Revealing Pressure Effects in the Anisotropic Combustion of Aluminum Nanoparticles
XY Chang and QZ Chu and DP Chen, JOURNAL OF PHYSICAL CHEMISTRY C, 125, 28100-28107 (2021).
The anisotropic combustion of aluminum nanoparticles (ANPs) under the flow impact is examined in a wide pressure range from 5 to 100 atm using reactive molecular dynamics simulations. A model of energy transfer in flow-particle interactions is constructed to describe the correlation between the energy transfer rate and flow properties. We find that the intensity of flow-particle interactions is proportional to the product of flow pressure and the cubic of the flow velocity in the anisotropic combustion of ANPs. Three combustion modes are identified from numerical simulations as diffusion oxidation, anisotropic oxidation, and microexplosion. Two critical thresholds of the energy transfer rate between the flow and the particle are further derived to distinguish the combustion modes.

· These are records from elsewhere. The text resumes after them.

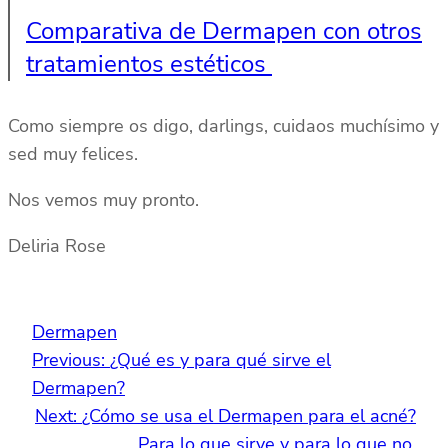
Comparativa de Dermapen con otros
tratamientos estéticos
Como siempre os digo, darlings, cuidaos muchísimo y
sed muy felices.
Nos vemos muy pronto.
Deliria Rose
Dermapen
Previous:
¿Qué es y para qué sirve el
Dermapen?
Next:
¿Cómo se usa el Dermapen para el acné?
Para lo que sirve y para lo que no.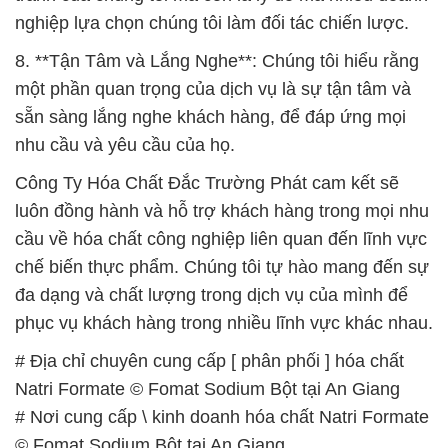
nhu cầu và yêu cầu của họ.
Công Ty Hóa Chất Đắc Trường Phát cam kết sẽ
luôn đồng hành và hỗ trợ khách hàng trong mọi nhu
cầu về hóa chất công nghiệp liên quan đến lĩnh vực
chế biến thực phẩm. Chúng tôi tự hào mang đến sự
đa dạng và chất lượng trong dịch vụ của mình để
phục vụ khách hàng trong nhiều lĩnh vực khác nhau.
# Địa chỉ chuyên cung cấp [ phân phối ] hóa chất
Natri Formate © Fomat Sodium Bột tại An Giang
# Nơi cung cấp \ kinh doanh hóa chất Natri Formate
© Fomat Sodium Bột tại An Giang
# Cung cấp ═ kinh doanh hóa chất Natri Formate ©
Fomat Sodium Bột tại An Giang
# Cty chuyên phân phối • kinh doanh hóa chất Natri
Formate © Fomat Sodium Bột tại An Giang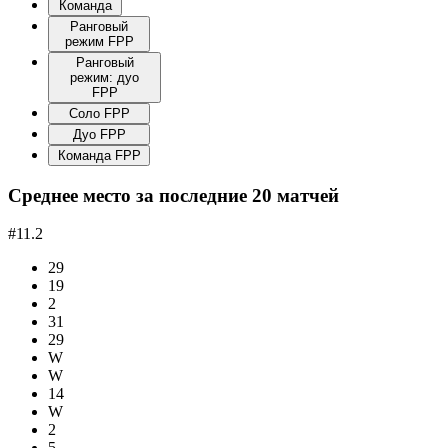
Команда
Ранговый
режим FPP
Ранговый
режим: дуо
FPP
Соло FPP
Дуо FPP
Команда FPP
Среднее место за последние 20 матчей
#11.2
29
19
2
31
29
W
W
14
W
2
5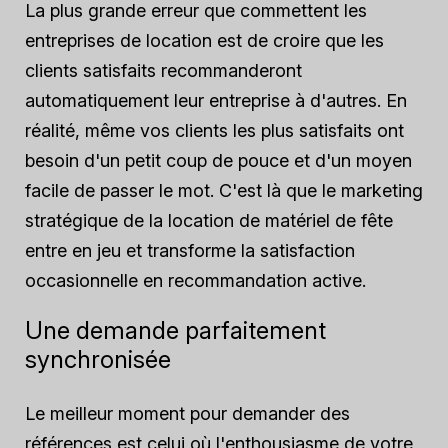
La plus grande erreur que commettent les
entreprises de location est de croire que les
clients satisfaits recommanderont
automatiquement leur entreprise à d'autres. En
réalité, même vos clients les plus satisfaits ont
besoin d'un petit coup de pouce et d'un moyen
facile de passer le mot. C'est là que le marketing
stratégique de la location de matériel de fête
entre en jeu et transforme la satisfaction
occasionnelle en recommandation active.
Une demande parfaitement
synchronisée
Le meilleur moment pour demander des
références est celui où l'enthousiasme de votre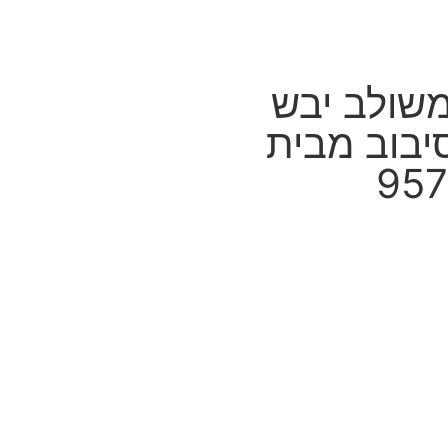
שולב יבש
יבוב מבית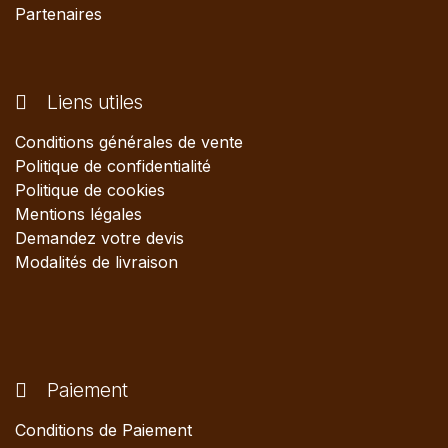
Partenaires
Liens utiles
Conditions générales de vente
Politique de confidentialité
Politique de cookies
Mentions légales
Demandez votre devis
Modalités de livraison
Paiement
Conditions de Paiement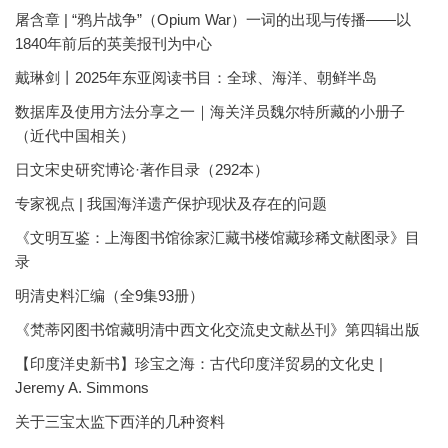
屠含章 | “鸦片战争”（Opium War）一词的出现与传播——以
1840年前后的英美报刊为中心
戴琳剑丨2025年东亚阅读书目：全球、海洋、朝鲜半岛
数据库及使用方法分享之一｜海关洋员魏尔特所藏的小册子
（近代中国相关）
日文宋史研究博论·著作目录（292本）
专家视点 | 我国海洋遗产保护现状及存在的问题
《文明互鉴：上海图书馆徐家汇藏书楼馆藏珍稀文献图录》目
录
明清史料汇编（全9集93册）
《梵蒂冈图书馆藏明清中西文化交流史文献丛刊》第四辑出版
【印度洋史新书】珍宝之海：古代印度洋贸易的文化史 |
Jeremy A. Simmons
关于三宝太监下西洋的几种资料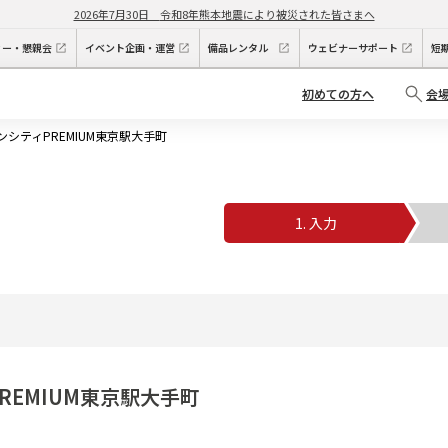
2026年7月30日
令和8年熊本地震により被災された皆さまへ
ィー・懇親会
イベント企画・運営
備品レンタル
ウェビナーサポート
短
初めての方へ
会
ンシティPREMIUM東京駅大手町
1. 入力
2
REMIUM東京駅大手町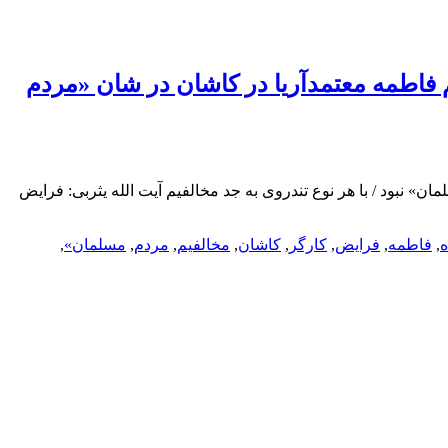
م فاطمه معتمدآریا در کاشان در شان «مردم
ن» نبود / با هر نوع تندروی به جد مخالفیم آیت الله یثربی: فرایض
,
فاطمه
,
فرایض
,
کارگر
,
کاشان
,
مخالفیم
,
مردم
,
مسلمان»
,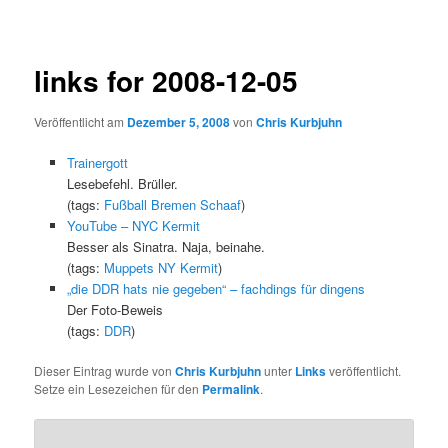
links for 2008-12-05
Veröffentlicht am
Dezember 5, 2008
von
Chris Kurbjuhn
Trainergott
Lesebefehl. Brüller.
(tags:
Fußball
Bremen
Schaaf
)
YouTube – NYC Kermit
Besser als Sinatra. Naja, beinahe.
(tags:
Muppets
NY
Kermit
)
„die DDR hats nie gegeben“ – fachdings für dingens
Der Foto-Beweis
(tags:
DDR
)
Dieser Eintrag wurde von
Chris Kurbjuhn
unter
Links
veröffentlicht.
Setze ein Lesezeichen für den
Permalink
.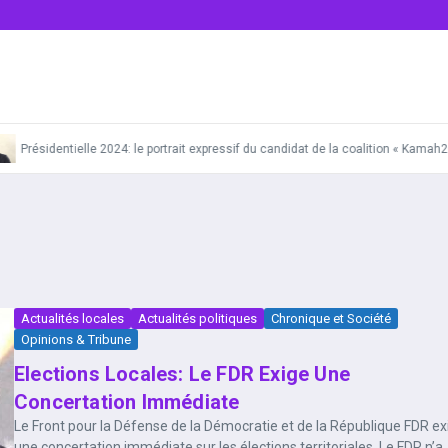
Présidentielle 2024: le portrait expressif du candidat de la coalition « Kamah2
Actualités locales
Actualités politiques
Chronique et Société
Opinions & Tribune
Elections Locales: Le FDR Exige Une
Concertation Immédiate
Le Front pour la Défense de la Démocratie et de la République FDR ex
une concertation immédiate sur les élections territoriales. Le FDR n’a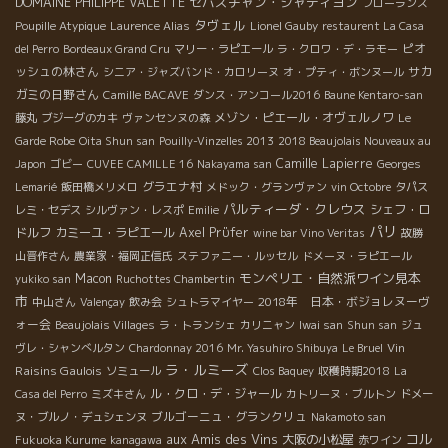
セバスチャン・シャティヨン
DOMAINE PHILIPPE VALETTE
フローランス
タヴェル
Poupille Atypique
Laurence Alias
Lionel Gauby
restaurent La Casa
ピオ
del Perro
Bordeaux Grand Cru
マリー・ラピエール
ラ・クロワ・デ・ラモー
ッシュの林さん
サカ
シニア・ジャズバンド・カロリーヌ
オ・プティ・ボンヌール
ガミの日野さん
Camille BACAVE
ダンス・アンコール2016
Baune Kentaro-san
メゾン・ピエール・オヴェルノワ
藤丸
ブジーグのカキ
ヴァンセンヌの森
Le
Garde Robe
Oita Shun san
Pouilly-Vinzelles 2013
2018 Beaujolais Nouveaux au
Camille Lapierre
Japon
ゴビー
CUVEE CAMILLE 16
Nakayama san
Georges
グラエナ村
Lemarié
飯田橋メリメロ
メドック・グランヴァン
vin Octobre
タパス
パルティーダ・クレウス
シェフ・ロ
レミ・セデス
シルヴァン・レスポ
Emilie
パリ
ドルフ
カミーユ・ラピエール
Axel Prϋfer
wine bar Vino Veritas
故勝
山晋作さん
農業家・福岡正信氏
ステファニー・ルッセル
ドメーヌ・ラピエール
モンペリエ・自然派ワイン見本
Macon
yukiko san
Ruchottes Chambertin
市
2018年 日本・ボジョレヌーヴ
中山さん
Valençay
飲み会
シュトラマイヤー
ォー会
Beaujolais Villages
ラ・トランシェ
カリニャン
Iwai san
Shun san
ジュ
Vin
ヴレ・シャンべルタン
Chardonnay 2016
Mr. Yasuhiro Shibuya
Le Bruel
ラ・ルミーズ
Raisins Gaulois
ソミュール
Clos Baquey
収穫時期2018
La
ル・クロ・デ・ジャール
Casa del Perro
ミズキさん
カトリーヌ・ブルトン
ドメー
ブルゴーニュ・グランクリュ
ヌ・ブルノ・デュシェンヌ
Nakamoto san
aux Amis des Vins
コル
大阪の小松屋
Fukuoka Kurume
kanagawa
赤ワイン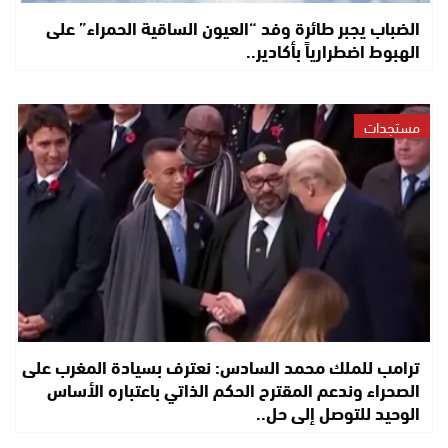
الضباب يجبر طائرة وفد “العيون الساقية الحمراء” على
الهبوط اضطرارياً بأكادير..
مستجدات
ترامب للملك محمد السادس: نعترف بسيادة المغرب على
الصحراء وندعم المقترح الحكم الذاتي باعتباره الأساس
الوحيد للتوصل إلى حل..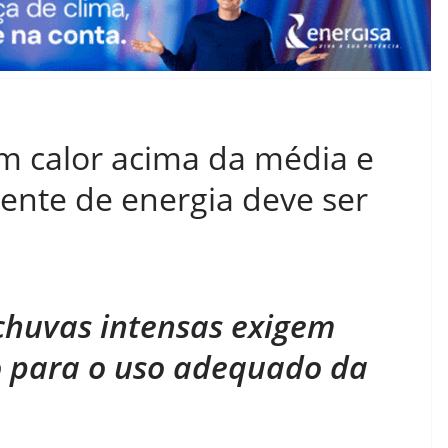
 calor acima da média e
ente de energia deve ser
chuvas intensas exigem
 para o uso adequado da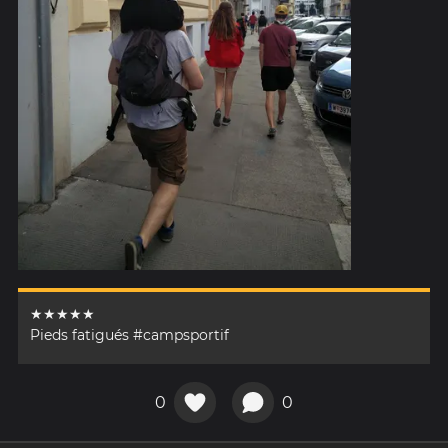
★★★★★
Pieds fatigués #campsportif
0
0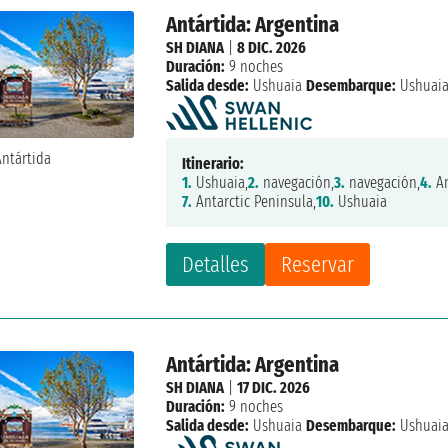
Antártida: Argentina
SH DIANA
|
8 DIC. 2026
Duración:
9 noches
Salida desde:
Ushuaia
Desembarque:
Ushuai
Itinerario:
1.
Ushuaia,
2.
navegación,
3.
navegación,
4.
An
7.
Antarctic Peninsula,
10.
Ushuaia
Detalles
Reservar
Antártida: Argentina
SH DIANA
|
17 DIC. 2026
Duración:
9 noches
Salida desde:
Ushuaia
Desembarque:
Ushuai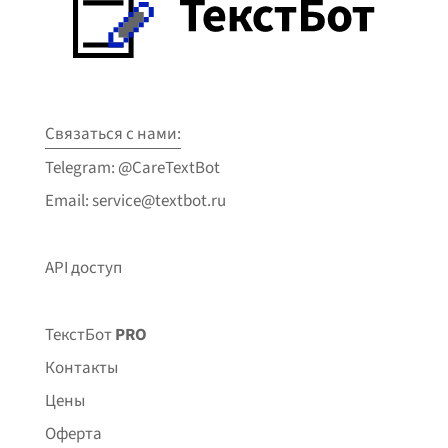
Связаться с нами:
Telegram: @CareTextBot
Email: service@textbot.ru
API доступ
ТекстБот
PRO
Контакты
Цены
Оферта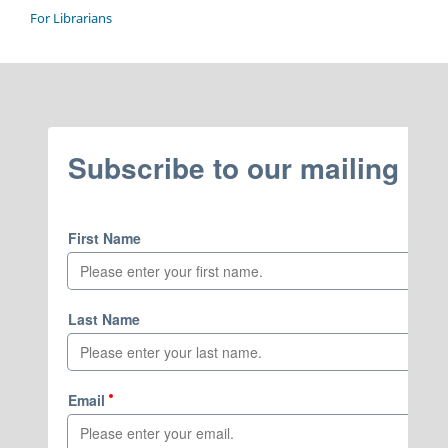
For Librarians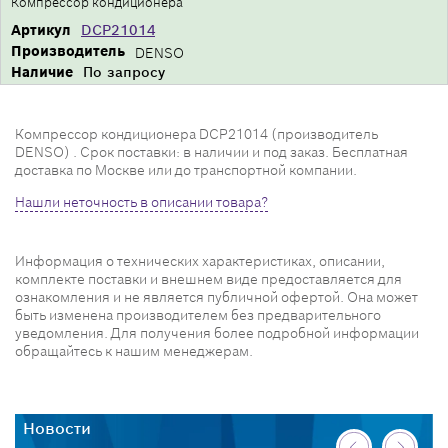
Компрессор кондиционера
Артикул
DCP21014
Производитель
DENSO
Наличие
По запросу
Компрессор кондиционера DCP21014 (производитель
DENSO) . Срок поставки: в наличии и под заказ. Бесплатная
доставка по Москве или до транспортной компании.
Нашли неточность в описании товара?
Информация о технических характеристиках, описании,
комплекте поставки и внешнем виде предоставляется для
ознакомления и не является публичной офертой. Она может
быть изменена производителем без предварительного
уведомления. Для получения более подробной информации
обращайтесь к нашим менеджерам.
Новости
Н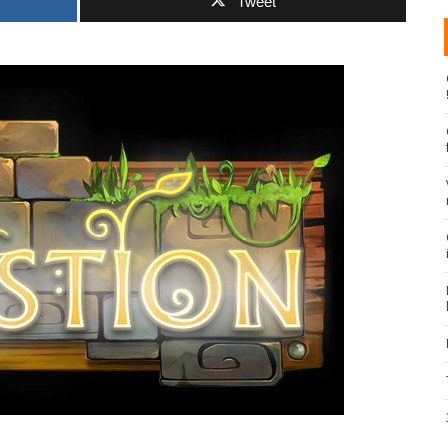
Tweet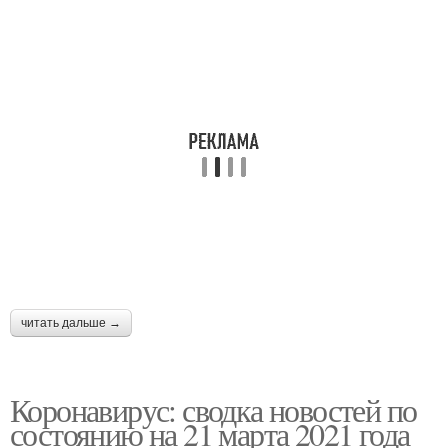
читать дальше →
Коронавирус: сводка новостей по
состоянию на 21 марта 2021 года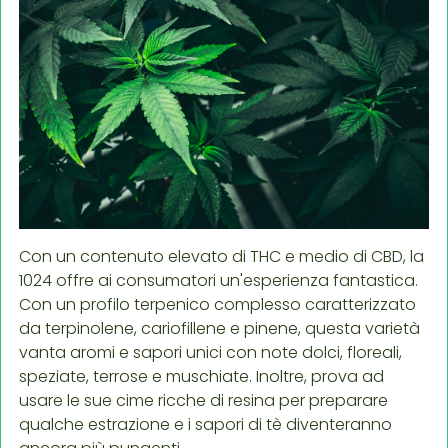
Con un contenuto elevato di THC e medio di CBD, la
1024 offre ai consumatori un'esperienza fantastica.
Con un profilo terpenico complesso caratterizzato
da terpinolene, cariofillene e pinene, questa varietà
vanta aromi e sapori unici con note dolci, floreali,
speziate, terrose e muschiate. Inoltre, prova ad
usare le sue cime ricche di resina per preparare
qualche estrazione e i sapori di tè diventeranno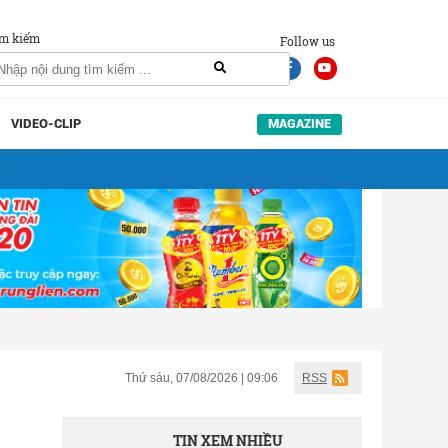
m kiếm
Follow us
VIDEO-CLIP
MAGAZINE
Thứ sáu, 07/08/2026 | 09:06
RSS
TIN XEM NHIỀU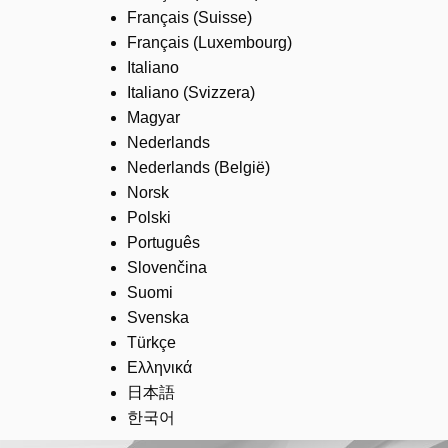
Français (Suisse)
Français (Luxembourg)
Italiano
Italiano (Svizzera)
Magyar
Nederlands
Nederlands (België)
Norsk
Polski
Português
Slovenčina
Suomi
Svenska
Türkçe
Ελληνικά
日本語
한국어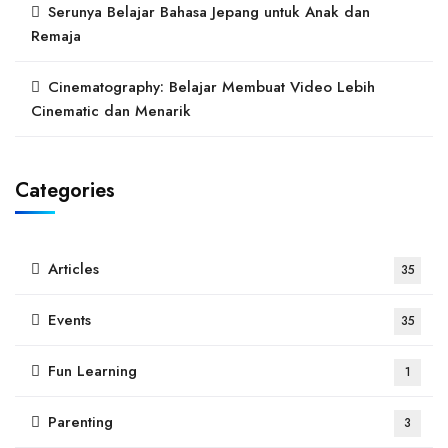
Serunya Belajar Bahasa Jepang untuk Anak dan
Remaja
Cinematography: Belajar Membuat Video Lebih
Cinematic dan Menarik
Categories
Articles
35
Events
35
Fun Learning
1
Parenting
3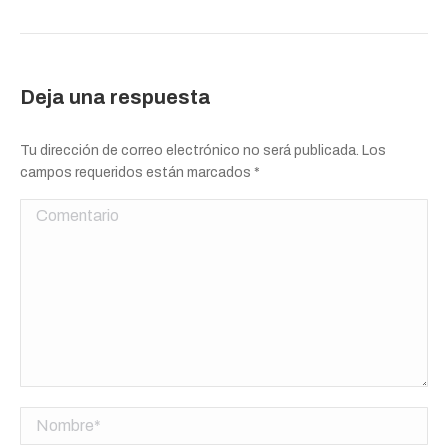
Deja una respuesta
Tu dirección de correo electrónico no será publicada. Los
campos requeridos están marcados
*
Comentario
Nombre *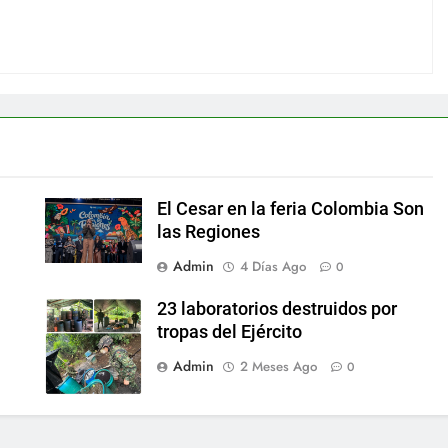
El Cesar en la feria Colombia Son
las Regiones
Admin
4 Días Ago
0
23 laboratorios destruidos por
tropas del Ejército
Admin
2 Meses Ago
0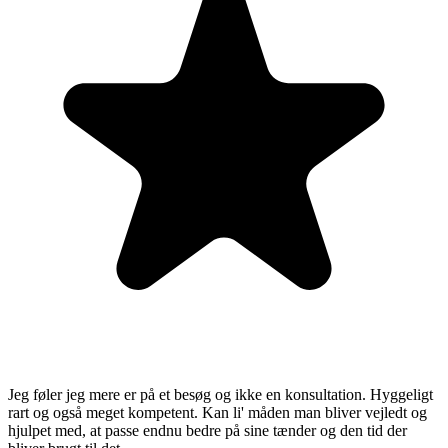
Jeg føler jeg mere er på et besøg og ikke en konsultation. Hyggeligt
rart og også meget kompetent. Kan li' måden man bliver vejledt og
hjulpet med, at passe endnu bedre på sine tænder og den tid der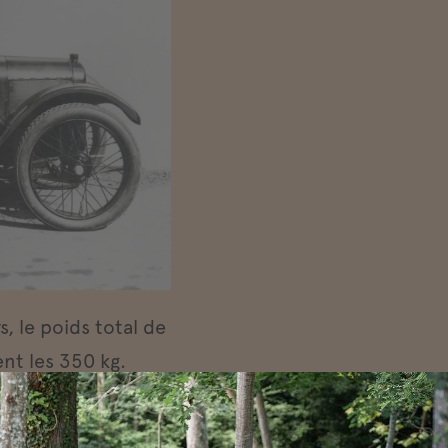
 le poids total de
nt les 350 kg.
922, elle n’était
 en série et était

An energy transfer rate of 10 K/ps is the first critical threshold separating diffusion oxidation and anisotropic oxidation, as a temperature gradient exists in ANPs. Further increasing the energy transfer rate to a critical value of 86 K/ps, the rapid energy transfer is sufficient to induce massive surface evaporation leading to microexplosion. These two criteria are generalized to separate the combustion behaviors of ANPs. The proposed anisotropic energy transfer model is competent in predicting the combustion modes of ANPs and describing the energy transfer on the particle surface.